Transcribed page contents
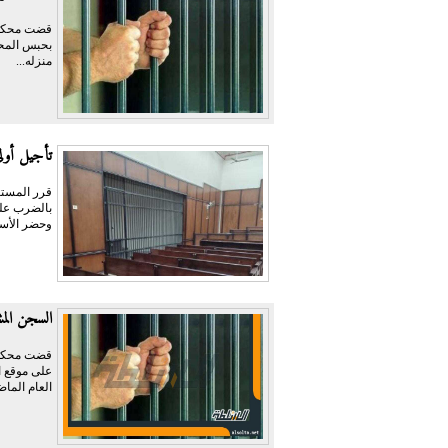
قضت محكمة 
منزله...
تأجيل أولى 
قرر المستش
وحضر الأست
السجن المشدد 3 سنوات لمتهمين بتهدي
على موقع ال
العام الماض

## Your assignment:
Print all of the records shown above exactly, leaving out each picture.

## Response below:
قضت محكمة 
منزله...
تأجيل أولى 
قرر المستش
وحضر الأست
السجن المشدد 3 سنوات لمتهمين بتهدي
على موقع ال
العام الماض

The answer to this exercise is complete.